=== Begin Enclosure ===

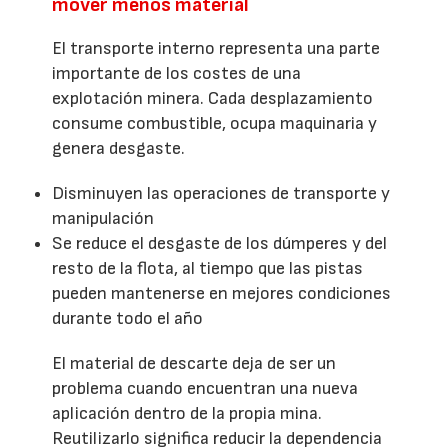
mover menos material
El transporte interno representa una parte
importante de los costes de una
explotación minera. Cada desplazamiento
consume combustible, ocupa maquinaria y
genera desgaste.
Disminuyen las operaciones de transporte y
manipulación
Se reduce el desgaste de los dúmperes y del
resto de la flota, al tiempo que las pistas
pueden mantenerse en mejores condiciones
durante todo el año
El material de descarte deja de ser un
problema cuando encuentran una nueva
aplicación dentro de la propia mina.
Reutilizarlo significa reducir la dependencia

=== End Enclosure ===

**PROMPT**
Pictures in the records above are not copied; print everything else exactly.

**TASK RESULT**
mover menos material
El transporte interno representa una parte
importante de los costes de una
explotación minera. Cada desplazamiento
consume combustible, ocupa maquinaria y
genera desgaste.
Disminuyen las operaciones de transporte y
manipulación
Se reduce el desgaste de los dúmperes y del
resto de la flota, al tiempo que las pistas
pueden mantenerse en mejores condiciones
durante todo el año
El material de descarte deja de ser un
problema cuando encuentran una nueva
aplicación dentro de la propia mina.
Reutilizarlo significa reducir la dependencia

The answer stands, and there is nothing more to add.